President-elect Donald Trump’s nominee for interior secretary will kick off this week of confirmation hearings, and he’s expected to face tough questions on climate change and the use of public lands from both sides of the aisle.
Montana Rep. Ryan Zinke will face the Senate Energy and Natural Resources Committee on Tuesday afternoon as the Senate reconvenes for another round of intense confirmation hearings after a long holiday weekend.
Topics of interest to committee members include climate change, sale and use of public lands, tribal law and relations, invasive and endangered species concerns and fire and drought management and preparedness. The committee is stocked with Western state senators, for whom these policies matter a great deal.
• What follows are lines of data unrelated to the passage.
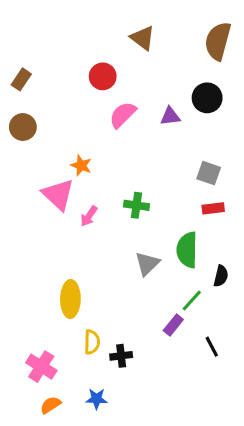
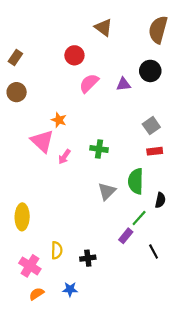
gray square: (209, 173) -> (151, 126), turned 36
yellow ellipse: (70, 299) -> (22, 217), moved
yellow semicircle: (92, 342) -> (57, 250), moved

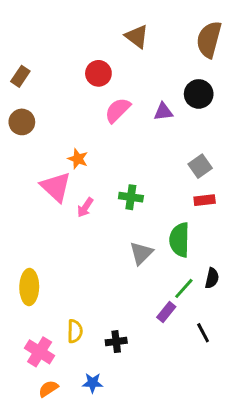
black semicircle: (160, 200) -> (212, 278), moved

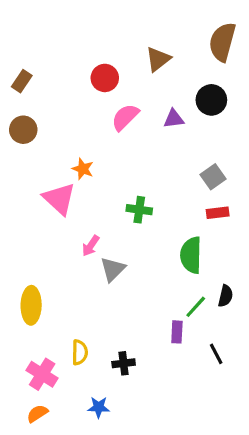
brown triangle: (137, 37) -> (158, 59), moved, turned 45
pink arrow: (85, 207) -> (91, 246), moved
gray triangle: (141, 253) -> (113, 269), moved
purple rectangle: (166, 312) -> (177, 332), turned -36
orange semicircle: (48, 389) -> (37, 413), moved

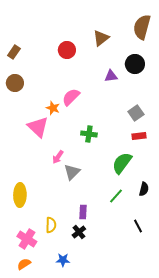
pink semicircle: (125, 117) -> (71, 97), moved
green semicircle: (191, 255) -> (122, 163), turned 35
green line: (196, 307) -> (116, 196), moved
purple rectangle: (177, 332) -> (83, 212), moved
black cross: (124, 363) -> (79, 232), turned -32

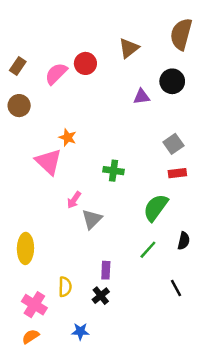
pink semicircle: (71, 97) -> (56, 74), moved

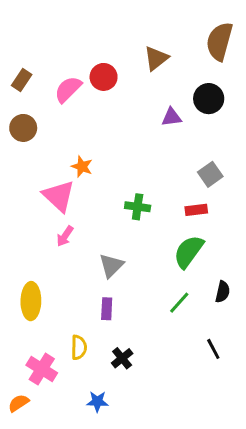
red rectangle: (177, 173) -> (196, 210), moved
pink arrow: (74, 200) -> (65, 236), moved
purple rectangle: (106, 270) -> (107, 309), moved
orange semicircle: (31, 336) -> (19, 403), moved

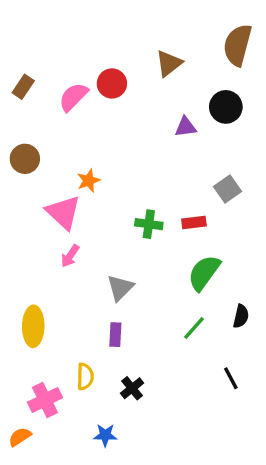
brown circle: (23, 128) -> (25, 159), moved
orange star: (82, 167) -> (88, 181), turned 30
red rectangle: (196, 210) -> (194, 222), moved
pink cross: (42, 369) -> (45, 400), turned 32

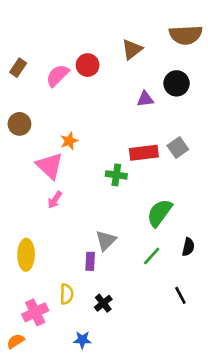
brown semicircle: (238, 45) -> (186, 35), turned -108
red rectangle: (194, 222) -> (144, 153), moved, size x1.5
gray triangle: (120, 288) -> (106, 240), moved

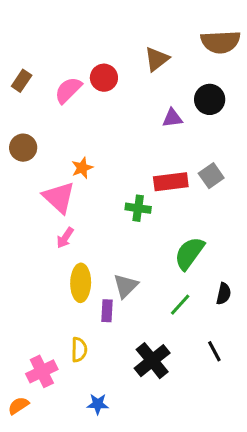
yellow ellipse: (26, 255) -> (81, 283), moved
black cross: (103, 303) -> (152, 361), moved, size x1.6

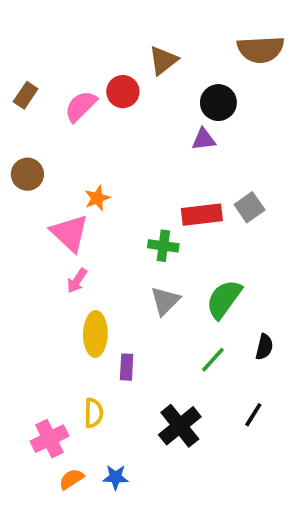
brown triangle: (157, 59) -> (163, 60), moved
black circle: (210, 99) -> (218, 103), moved
gray triangle: (126, 286) -> (165, 301), moved
black line: (214, 351) -> (253, 415), turned 60
orange semicircle: (18, 406) -> (71, 479), moved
Zinke is a decorated former Navy SEAL, serving 23 years, and former state senator. He is in his second term in Congress, being elected for the first time in 2014.
“I am an unapologetic admirer of Teddy Roosevelt and believe he had it right when he placed under federal protection millions of acres of federal lands and set aside much of it as National forests,” Zinke will say in opening remarks released by the transition. “I also recognize that the preponderance of our federal holdings are better suited to be managed under the Pinchot model of multiple use using best practices, sustainable policies and objective science.”
His selection as the Interior nominee was due in part to his views as a Western state lawmaker and on public lands. Trump’s son, Donald Trump Jr., is an avid hunter and fisher and subscriber to a Teddy Roosevelt view of public lands that mixes conservation and development. Zinke often cites himself as a Roosevelt acolyte, as well.
Trump Jr. was actively involved in the search for an interior nominee, speaking openly with sportsmen publications about his interest in the role.
Committee members are expected to question Zinke heavily on climate change and public lands. Zinke has had shifting positions on those issues. In 2010, Zinke signed on to a letter asking him to address climate change, according to the Billings Gazette, but during his campaign for the House said the science is not proven on whether climate change is man made.
Zinke wrote in an op-ed last spring that “selling off our public lands is a non-starter,” though he voted in favor of a House rules package this month that would make it easier for the government to sell off federal land.
Republicans are also concerned about late moves by the Obama administration to designate wide swaths of land as national monuments, effectively using executive action to create federal land. Republicans decry the move as federal overreach — while Democrats will likely seek assurances from Zinke that the Trump administration would not be the first to overturn a national monument designation. The underlying authority, the Antiquities Act, will also be a likely topic of conversation.
Before Zinke takes questions, he’ll be introduced by his state’s bipartisan Senate delegation. Montana Sens. Steve Daines, a Republican, and Jon Tester, a Democrat, will speak on Zinke’s behalf, according to a committee aide.
Daines will highlight Zinke’s experience as a Montanan with public lands, saying he knows that there’s a “balance” between conservation and development that also must be tailored to locals outside of DC, according to excerpts of his prepared opening remarks shared with CNN.
“Ryan Zinke is whip smart and is the guy you want in your corner, whether you’re fighting in the streets of Fallujah for your life or fighting on the floor of Congress for your livelihood,” Daines is expected to say. “He listens and he fights for what he believes in. I have absolutely no doubt he will be a fighter for America and our public lands as the next secretary of interior.”
Other hot topics including invasive and endangered species are also strong interests of members of the committee fire and drought concerns. Government relationships with Native American tribes will also be a focal point, as the Department of Interior oversees the Bureau of Indian Affairs. Many members of the committee live in states with strong Native American populations, and will likely have questions for Zinke.
Zinke’s past
While Democrats may be less inclined to interrogate Zinke on the political and personal side of his confirmation than some more controversial nominees, plenty of questions could still come up.
The Democrat Congressional Campaign Committee has published its entire collection of opposition research on Zinke, and in campaigns he has faced attacks about his relationship with the PACs he founded and whether there was improper coordination or payments from the political groups, about his business interests and about his military record and travel funds he had to repay to the Navy in the late ’90s for what was described as “lapses in judgment” in his annual review.
Zinke has said that his and his PACs’ actions were “completely transparent” and “above board, as he said in a Media Trackers interview during his first congressional campaign. The transition said all of his business dealings were reported clearly in required financial disclosures to Congress.
The Republican also wrote about his military travel in his 2016 biography as a learning experience.
“I ended up having to repay $211 in unauthorized expenses, but the biggest penalty was being embarrassed for wrongdoing,” Zinke wrote. “Lesson learned, all of us are accountable to someone.”